12.1 All notices under this Agreement shall be in writing and shall be delivered by hand, sent by first class post (or by air mail if to/from outside the UK) or sent by email to the other party at the postal or email address (as applicable) notified by each party to the other (which, in the case of the Client shall be the postal and email addresses provided as part of the client account registration process, unless specified otherwise).
12.2 Notices sent in accordance with this clause shall be deemed to be received (i) at the time of delivery if delivered by hand, (ii) two working days after posting if sent by post or (iii) at the time of sending if sent by email during working hours on a working day (and otherwise the first working day after sending) unless a failed to send or other message of non-delivery is received by the sender.

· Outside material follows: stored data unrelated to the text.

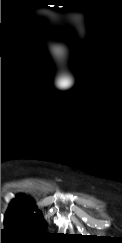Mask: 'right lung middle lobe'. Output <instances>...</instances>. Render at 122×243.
Segmentation results:
<instances>
[{"mask_svg": "<svg viewBox=\"0 0 122 243\" xmlns=\"http://www.w3.org/2000/svg\"><path fill=\"white\" fill-rule=\"evenodd\" d=\"M34 211V207L12 202L4 217L5 228L3 231L13 235L41 238L47 223L38 210L36 213Z\"/></svg>", "mask_w": 122, "mask_h": 243, "instance_id": "1", "label": "right lung middle lobe"}]
</instances>
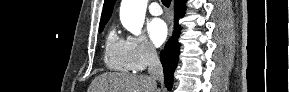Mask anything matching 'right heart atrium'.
<instances>
[{"mask_svg": "<svg viewBox=\"0 0 289 92\" xmlns=\"http://www.w3.org/2000/svg\"><path fill=\"white\" fill-rule=\"evenodd\" d=\"M128 63L133 71H142L157 58L152 44L142 35H129L125 40Z\"/></svg>", "mask_w": 289, "mask_h": 92, "instance_id": "right-heart-atrium-1", "label": "right heart atrium"}]
</instances>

13.1 This Agreement contains the entire understanding between the parties with respect to the subject matter of this Agreement and supersedes and replaces all prior agreements, negotiations and discussions between the parties relating to it.

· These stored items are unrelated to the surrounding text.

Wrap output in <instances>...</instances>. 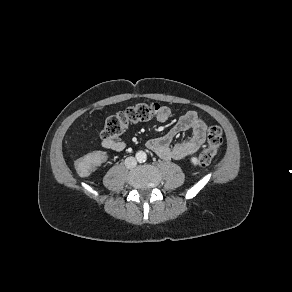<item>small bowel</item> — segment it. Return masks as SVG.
Segmentation results:
<instances>
[{
  "instance_id": "obj_1",
  "label": "small bowel",
  "mask_w": 292,
  "mask_h": 292,
  "mask_svg": "<svg viewBox=\"0 0 292 292\" xmlns=\"http://www.w3.org/2000/svg\"><path fill=\"white\" fill-rule=\"evenodd\" d=\"M170 109L161 106L157 121L164 123L170 117ZM191 130V135L182 141L173 143V140L180 133ZM207 124L205 120L195 111H188L183 114L174 127L164 136L151 139L147 146L159 157L165 160L183 159L196 152L205 142ZM102 147L114 152H121L126 144L119 140H103Z\"/></svg>"
}]
</instances>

13.2 VetCT reserves the right to vary the terms of this Agreement by updating the VetCT Terms and Conditions, provided that VetCT shall make available the updated version of the terms (whether via the VetCT website or otherwise) at least one (1) month in advance of the effective date of any such amendments to the VetCT Terms and Conditions and provided further that any such amendments shall not apply to Services instructed by the Client and accepted by VetCT prior to the effective date of variation.
13.3 Subject to clause 13.2, no variation to this Agreement shall be valid unless agreed in writing between the parties.
13.4 The Client shall not assign, transfer, sub-contract, charge or deal in any other manner with any of its rights and/or obligations under this Agreement, or any right arising under it, without the prior written consent of VetCT. VetCT may assign or transfer this Agreement without requiring the consent of the Client.
13.5 Neither party shall be liable for any delay in or for failure to perform its obligations under this Agreement, other than an obligation to make any payment due to the other party, if that delay or failure is caused by circumstances beyond the control of that party including, without limitation, fires, strikes, insurrection, riots, embargoes, or regulations of any civil or military authority.
13.6 The failure or delay of either party to exercise or enforce any right under this Agreement shall not operate as a waiver of that right or preclude the exercise or enforcement of it at any time or times thereafter.
13.7 Nothing in this Agreement is intended to, or shall operate to, create a legal partnership between the parties, or to authorise either party to act as agent for the other, and neither party shall have authority to act in the name or on behalf of or otherwise to bind the other in any way.
13.8 No person who is not a party to this Agreement shall have any rights under the Contracts (Rights of Third Parties) Act 1999.
13.9 If any provision of this Agreement shall be held to be unlawful, invalid or unenforceable, in whole or in part, under any enactment or rule of law, such provision or part shall to that extent be severed from this Agreement and rendered ineffective as far as possible without modifying or affecting the legality, validity or enforceability of the remaining provisions of this Agreement which will remain in full force and effect.
13.10 This Agreement and any dispute or claim (including any non-contractual dispute or claim) arising out of or in connection with it or its subject matter, shall be governed by, and construed in accordance with, the laws of England and Wales and the parties irrevocably agree that the courts of England and Wales shall have exclusive jurisdiction to settle any such dispute or claim.